In the context of a cell phone company, the profit function represents the difference between the revenue generated from selling cell phones and the costs incurred in producing them. This is crucial for determining the financial health of the business. The profit function is mathematically defined as:

• Profit = Revenue - Cost

For this exercise, we've defined the profit function as: \[ P(x) = R(x) - C(x) \] After plugging in the given cost \( C(x) \) and revenue \( R(x) \) functions, we simplify it to:\[ P(x) = -11x^2 + 1080x - 21,500 \] The objective is to find out when this profit function is positive—which tells us the range of production that generates a profit. A positive value of \( P(x) \) indicates that revenue exceeds costs, granting a financial gain.

The quadratic formula is a powerful tool used to find the solutions of a quadratic equation. A quadratic equation is in the form of \( ax^2 + bx + c = 0 \). For our exercise, the simplified profit function is represented as \[ -11x^2 + 1080x - 21,500 = 0 \]. To find where this function is zero, we apply the quadratic formula:\[ x = \frac{-b \pm \sqrt{b^2 - 4ac}}{2a} \] This formula helps in calculating the roots, which are the critical points where the function changes behavior. In our problem:

• The discriminant \( b^2 - 4ac \) is calculated first. This tells us the nature of roots:
  • If positive, there are two distinct real roots.

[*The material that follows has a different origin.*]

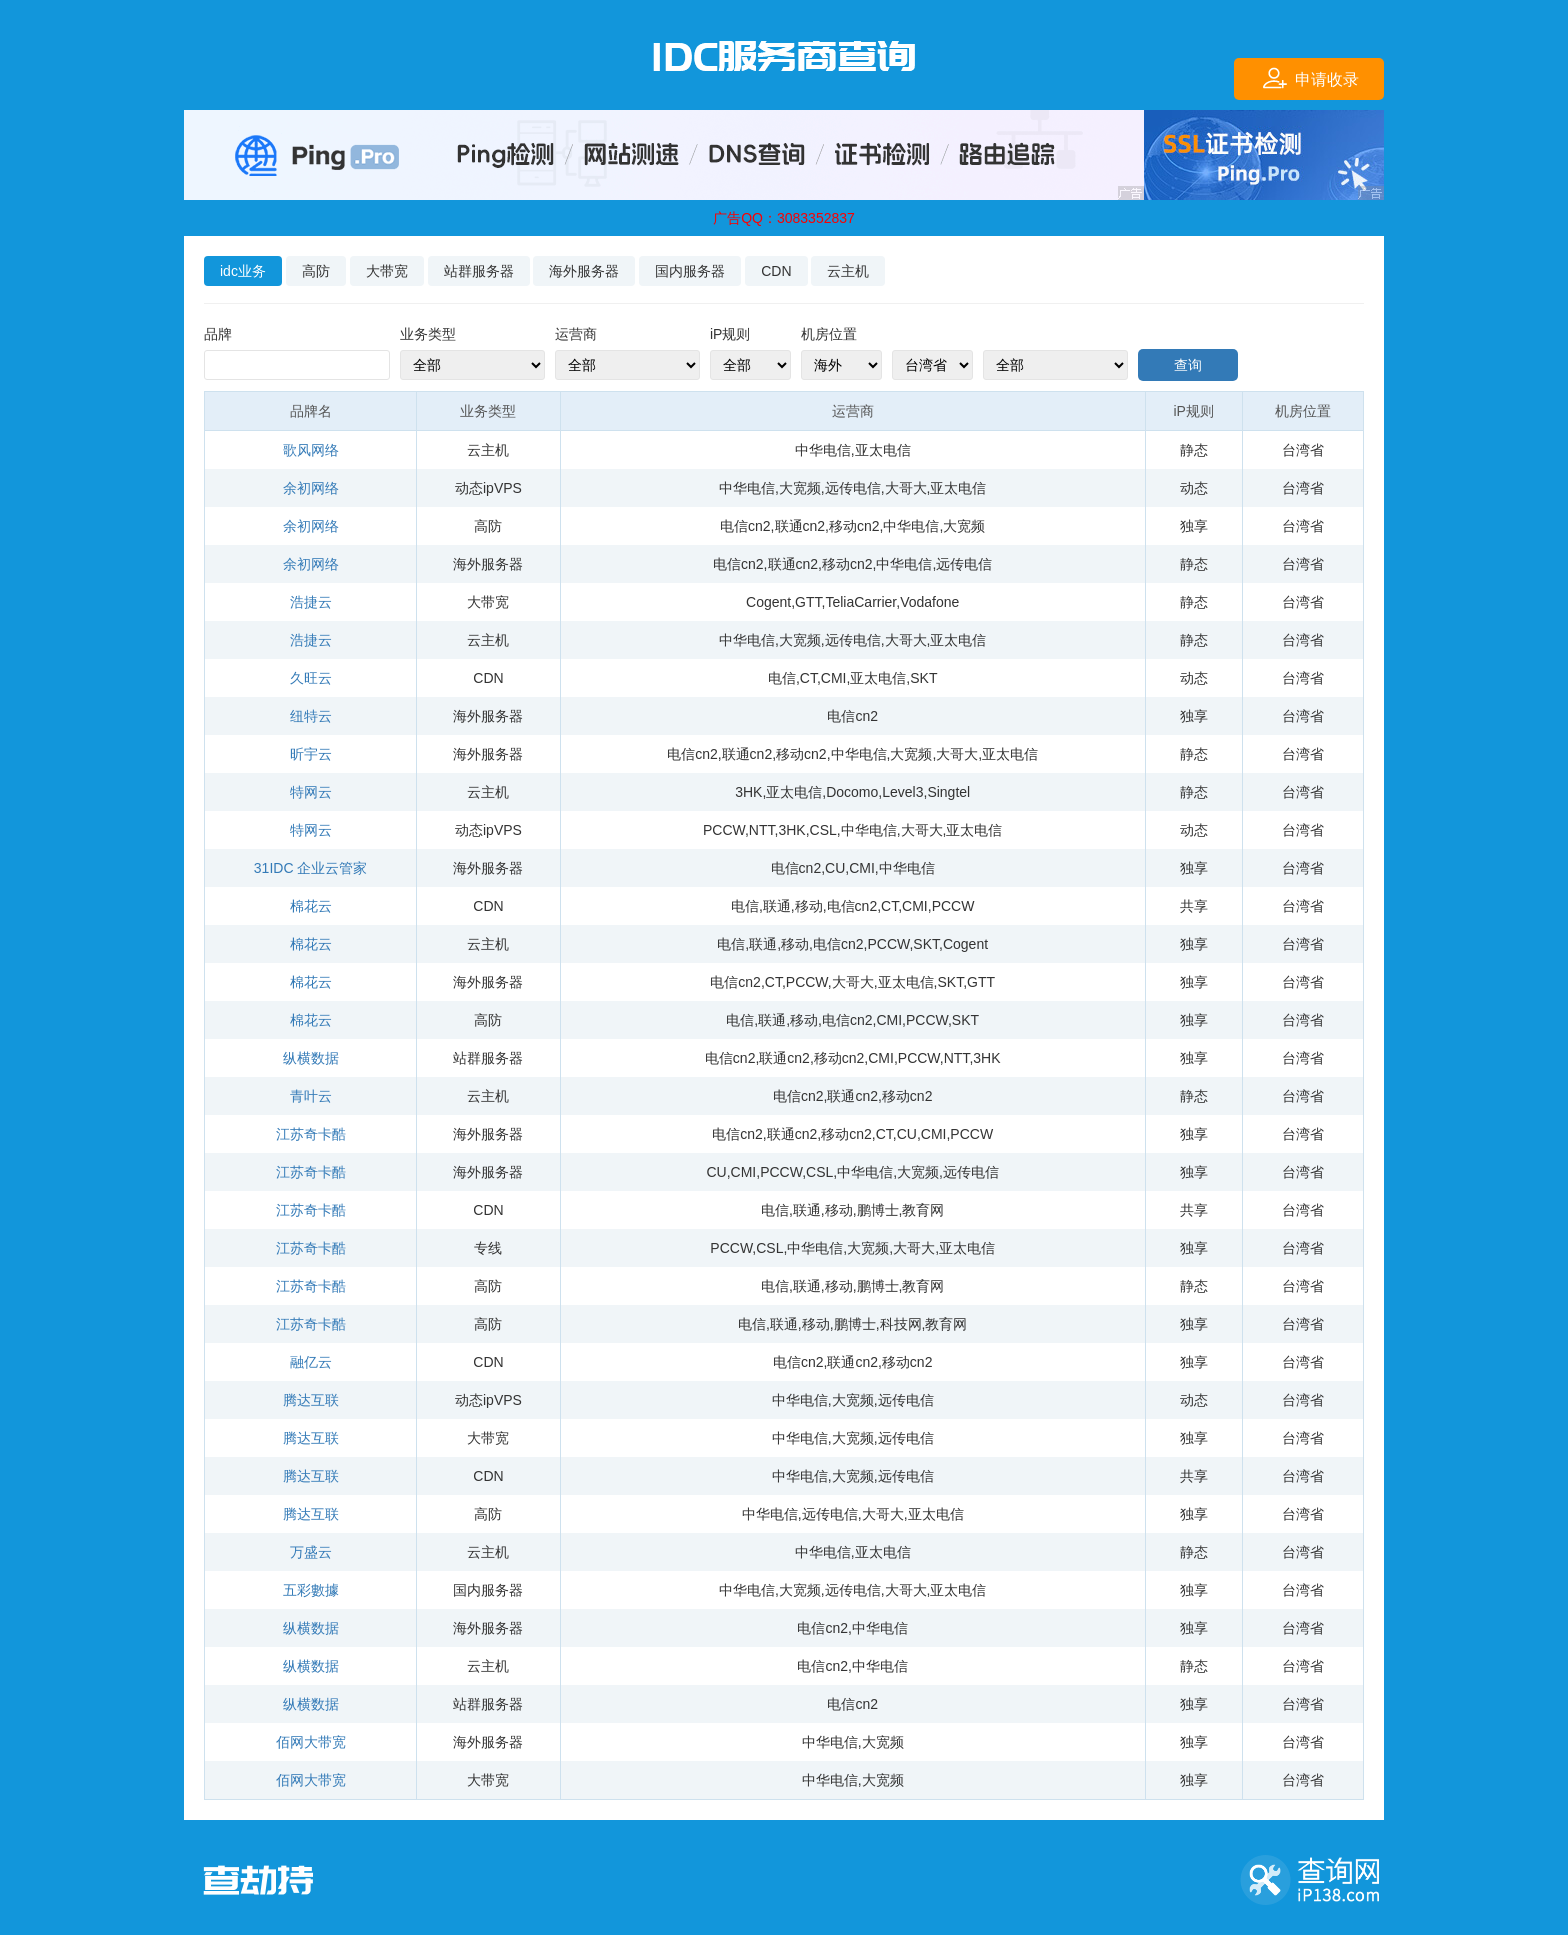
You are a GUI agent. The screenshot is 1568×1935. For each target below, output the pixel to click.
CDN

The roots define the intervals where the profit function changes from negative to positive values.

The construction of cost and revenue functions is essential in any business model. These functions help visualize and calculate earnings and expenses over a given number of goods produced or sold. In this cell phone company scenario:

• The cost function \( C(x) = 8x^2 - 600x + 21,500 \) accounts for the variable and fixed costs related to producing cell phones.
• The revenue function \( R(x) = -3x^2 + 480x \) reflects the income from selling cell phones.

Both functions, when examined, reveal how expenses vary with production volume and how revenue fluctuates with sales quantity. Understanding these is essential for pinpointing profit-maximizing production levels.

Inequalities are a fundamental part of solving problems about practical domains like profit calculations. In this exercise, once we've formulated the profit function, we need to establish when it is greater than zero:\[ -11x^2 + 1080x - 21,500 > 0 \] This inequality tells us when the profit function is positive, indicating profitable production levels.To solve this, it involves:

• Finding the roots of the equation using the quadratic formula.
• Analyzing the intervals between roots to determine when the inequality holds true.

In practice, such inequalities help identify the most efficient production levels, ensuring the business operates within profitable bounds. Understanding this keeps the company aware of operational limits to ensure maximum profitability.